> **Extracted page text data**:
'''
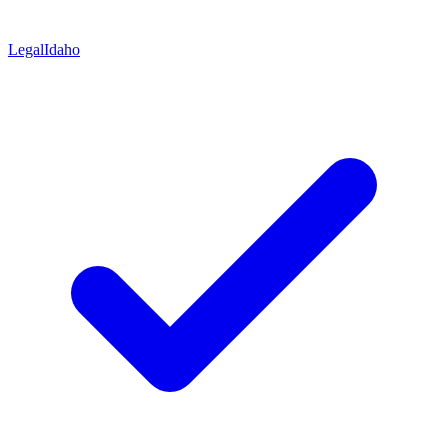
Legal
Idaho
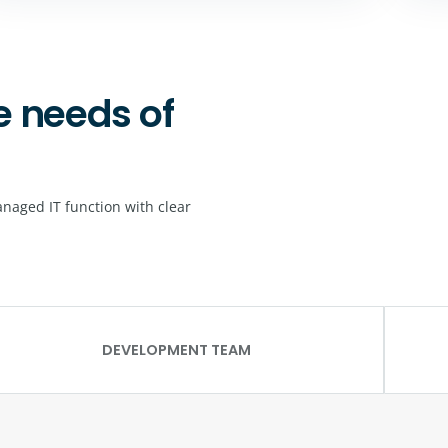
e needs of
naged IT function with clear
DEVELOPMENT TEAM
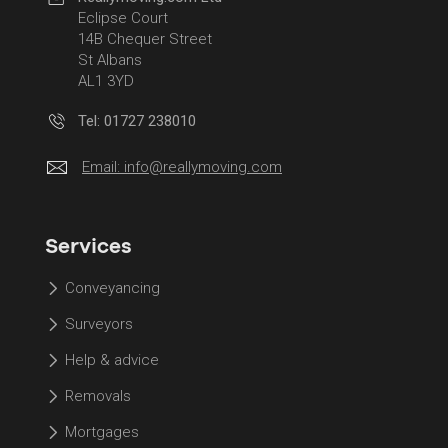
Eclipse Court
14B Chequer Street
St Albans
AL1 3YD
Tel: 01727 238010
Email:
info@reallymoving.com
Services
Conveyancing
Surveyors
Help & advice
Removals
Mortgages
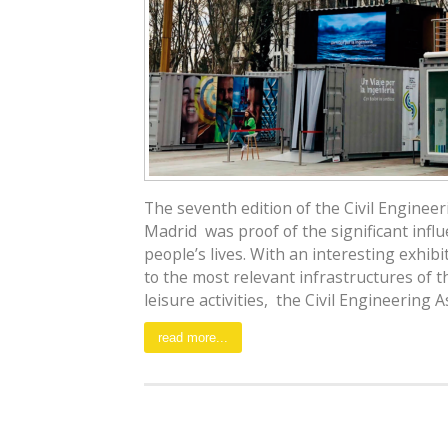
The seventh edition of the Civil Enginee
Madrid was proof of the significant influ
people’s lives. With an interesting exhibitio
to the most relevant infrastructures of 
leisure activities, the Civil Engineering As
read more...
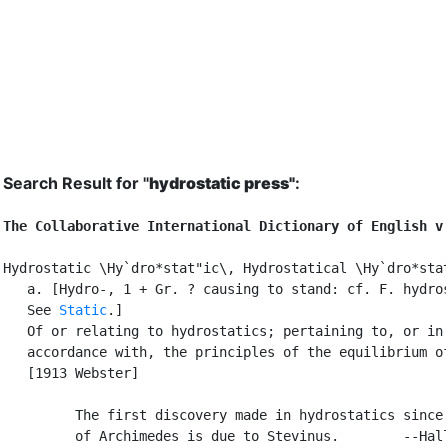
Search Result for "
hydrostatic press"
:
The Collaborative International Dictionary of English v
Hydrostatic \Hy`dro*stat"ic\, Hydrostatical \Hy`dro*stat
   a. [Hydro-, 1 + Gr. ? causing to stand: cf. F. hydros
   See 
Static
.]

   Of or relating to hydrostatics; pertaining to, or in

   accordance with, the principles of the equilibrium of
   [1913 Webster]

         The first discovery made in hydrostatics since 
         of Archimedes is due to Stevinus.        --Hall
'''
> **TASK STATEMENT**:
An exact copy of the lines from the one with "14B Chequer Street" through the end of the entries above, both included, is the whole answer. It contains no pictures.

> **ANSWER BOX**:
14B Chequer Street
St Albans
AL1 3YD
Tel: 01727 238010
Email:
info@reallymoving.com
Services
Conveyancing
Surveyors
Help & advice
Removals
Mortgages
The seventh edition of the Civil Enginee
Madrid was proof of the significant influ
people’s lives. With an interesting exhibitio
to the most relevant infrastructures of 
leisure activities, the Civil Engineering As
read more...
Search Result for "
hydrostatic press"
:
The Collaborative International Dictionary of English v
Hydrostatic \Hy`dro*stat"ic\, Hydrostatical \Hy`dro*stat
   a. [Hydro-, 1 + Gr. ? causing to stand: cf. F. hydros
   See 
Static
.]

   Of or relating to hydrostatics; pertaining to, or in

   accordance with, the principles of the equilibrium of
   [1913 Webster]

         The first discovery made in hydrostatics since 
         of Archimedes is due to Stevinus.        --Hall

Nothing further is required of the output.